◆ Work order ◆
In the data below, which lines contain "Producător"? List them by copying each one.

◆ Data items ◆
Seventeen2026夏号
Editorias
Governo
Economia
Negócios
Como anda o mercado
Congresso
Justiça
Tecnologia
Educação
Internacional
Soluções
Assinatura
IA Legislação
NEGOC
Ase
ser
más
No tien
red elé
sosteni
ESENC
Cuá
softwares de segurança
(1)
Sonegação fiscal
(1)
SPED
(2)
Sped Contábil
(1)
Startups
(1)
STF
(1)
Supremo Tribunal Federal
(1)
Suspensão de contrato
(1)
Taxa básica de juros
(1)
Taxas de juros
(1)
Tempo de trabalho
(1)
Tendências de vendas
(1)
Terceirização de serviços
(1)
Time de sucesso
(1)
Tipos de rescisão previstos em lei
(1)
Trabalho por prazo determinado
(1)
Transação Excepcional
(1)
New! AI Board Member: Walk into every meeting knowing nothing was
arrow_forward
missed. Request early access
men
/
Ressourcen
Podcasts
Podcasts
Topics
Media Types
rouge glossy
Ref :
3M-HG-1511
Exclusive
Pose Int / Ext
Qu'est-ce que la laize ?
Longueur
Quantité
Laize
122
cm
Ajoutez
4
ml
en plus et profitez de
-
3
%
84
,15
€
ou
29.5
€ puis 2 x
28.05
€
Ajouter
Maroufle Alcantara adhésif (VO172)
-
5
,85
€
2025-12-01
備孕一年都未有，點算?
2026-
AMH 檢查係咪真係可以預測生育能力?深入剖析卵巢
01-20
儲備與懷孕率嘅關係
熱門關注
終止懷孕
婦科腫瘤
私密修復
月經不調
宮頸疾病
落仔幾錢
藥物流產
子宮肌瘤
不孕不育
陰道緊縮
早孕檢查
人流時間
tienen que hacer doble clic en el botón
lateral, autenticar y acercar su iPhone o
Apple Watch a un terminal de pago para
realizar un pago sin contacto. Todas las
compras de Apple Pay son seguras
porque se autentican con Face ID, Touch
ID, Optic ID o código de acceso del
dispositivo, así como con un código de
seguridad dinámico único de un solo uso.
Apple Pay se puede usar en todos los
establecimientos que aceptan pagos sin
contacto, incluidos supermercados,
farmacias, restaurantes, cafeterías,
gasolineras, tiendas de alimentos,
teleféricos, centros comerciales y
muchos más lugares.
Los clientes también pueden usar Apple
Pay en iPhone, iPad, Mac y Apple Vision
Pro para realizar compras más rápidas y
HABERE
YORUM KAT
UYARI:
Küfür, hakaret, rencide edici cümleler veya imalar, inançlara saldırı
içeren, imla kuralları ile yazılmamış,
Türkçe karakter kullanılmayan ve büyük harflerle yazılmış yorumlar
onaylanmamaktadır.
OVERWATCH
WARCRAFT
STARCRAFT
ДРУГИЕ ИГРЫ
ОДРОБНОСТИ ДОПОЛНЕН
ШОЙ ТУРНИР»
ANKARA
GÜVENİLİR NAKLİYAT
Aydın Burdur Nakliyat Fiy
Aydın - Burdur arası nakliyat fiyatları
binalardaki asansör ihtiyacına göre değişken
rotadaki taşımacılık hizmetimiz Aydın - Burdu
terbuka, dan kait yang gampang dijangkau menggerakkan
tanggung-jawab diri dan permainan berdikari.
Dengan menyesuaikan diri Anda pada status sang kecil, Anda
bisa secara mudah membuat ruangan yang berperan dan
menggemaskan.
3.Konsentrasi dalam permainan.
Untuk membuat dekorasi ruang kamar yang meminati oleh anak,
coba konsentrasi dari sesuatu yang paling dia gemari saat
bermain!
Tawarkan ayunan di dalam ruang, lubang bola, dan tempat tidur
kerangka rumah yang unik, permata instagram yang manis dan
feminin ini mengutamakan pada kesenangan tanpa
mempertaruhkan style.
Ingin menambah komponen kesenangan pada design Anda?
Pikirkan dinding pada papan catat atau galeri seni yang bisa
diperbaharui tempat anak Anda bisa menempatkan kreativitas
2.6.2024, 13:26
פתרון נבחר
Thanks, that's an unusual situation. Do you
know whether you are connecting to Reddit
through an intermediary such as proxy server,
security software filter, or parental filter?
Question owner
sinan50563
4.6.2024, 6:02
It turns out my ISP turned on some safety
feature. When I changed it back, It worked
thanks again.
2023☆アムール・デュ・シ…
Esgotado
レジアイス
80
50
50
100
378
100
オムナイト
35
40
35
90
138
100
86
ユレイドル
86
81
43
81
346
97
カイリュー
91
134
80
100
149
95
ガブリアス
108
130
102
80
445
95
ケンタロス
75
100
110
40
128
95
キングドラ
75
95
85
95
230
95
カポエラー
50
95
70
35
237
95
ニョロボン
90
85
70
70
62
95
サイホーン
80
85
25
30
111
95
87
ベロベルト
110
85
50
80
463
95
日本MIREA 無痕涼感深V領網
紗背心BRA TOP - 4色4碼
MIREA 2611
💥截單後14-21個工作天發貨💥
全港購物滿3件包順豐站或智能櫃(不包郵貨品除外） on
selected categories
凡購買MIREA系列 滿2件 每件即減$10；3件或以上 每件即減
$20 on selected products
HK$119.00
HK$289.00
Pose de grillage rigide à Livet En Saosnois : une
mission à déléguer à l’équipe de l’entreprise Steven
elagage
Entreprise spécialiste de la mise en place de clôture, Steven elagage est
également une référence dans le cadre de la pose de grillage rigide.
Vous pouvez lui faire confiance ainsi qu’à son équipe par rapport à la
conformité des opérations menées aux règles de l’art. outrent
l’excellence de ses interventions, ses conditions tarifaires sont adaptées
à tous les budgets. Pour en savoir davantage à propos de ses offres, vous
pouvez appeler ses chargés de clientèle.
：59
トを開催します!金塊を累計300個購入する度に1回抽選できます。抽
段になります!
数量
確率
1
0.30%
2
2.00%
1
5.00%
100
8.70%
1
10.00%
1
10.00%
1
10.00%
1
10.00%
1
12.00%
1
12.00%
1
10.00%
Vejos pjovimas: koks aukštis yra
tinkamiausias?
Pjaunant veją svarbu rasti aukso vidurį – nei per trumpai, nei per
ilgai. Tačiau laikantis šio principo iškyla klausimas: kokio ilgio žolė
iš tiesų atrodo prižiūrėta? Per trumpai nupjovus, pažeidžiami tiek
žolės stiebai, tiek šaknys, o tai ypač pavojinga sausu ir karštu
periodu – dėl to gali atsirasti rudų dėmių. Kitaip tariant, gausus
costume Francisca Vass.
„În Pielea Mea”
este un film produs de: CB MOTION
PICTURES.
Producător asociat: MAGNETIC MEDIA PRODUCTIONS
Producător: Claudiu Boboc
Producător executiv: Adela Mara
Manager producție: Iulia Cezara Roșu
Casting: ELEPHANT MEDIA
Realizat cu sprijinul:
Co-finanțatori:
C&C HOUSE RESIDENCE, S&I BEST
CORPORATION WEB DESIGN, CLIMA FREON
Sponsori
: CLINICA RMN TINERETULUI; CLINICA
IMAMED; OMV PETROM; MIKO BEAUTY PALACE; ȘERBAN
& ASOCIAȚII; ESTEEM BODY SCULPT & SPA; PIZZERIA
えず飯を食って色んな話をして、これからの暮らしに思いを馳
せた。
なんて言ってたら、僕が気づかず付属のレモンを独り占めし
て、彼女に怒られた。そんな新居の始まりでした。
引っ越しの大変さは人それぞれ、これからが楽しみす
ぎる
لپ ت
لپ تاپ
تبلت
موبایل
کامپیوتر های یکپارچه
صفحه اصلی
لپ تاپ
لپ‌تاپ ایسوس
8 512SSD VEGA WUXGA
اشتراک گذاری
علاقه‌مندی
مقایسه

◆ Answer space ◆
Producător asociat: MAGNETIC MEDIA PRODUCTIONS
Producător: Claudiu Boboc
Producător executiv: Adela Mara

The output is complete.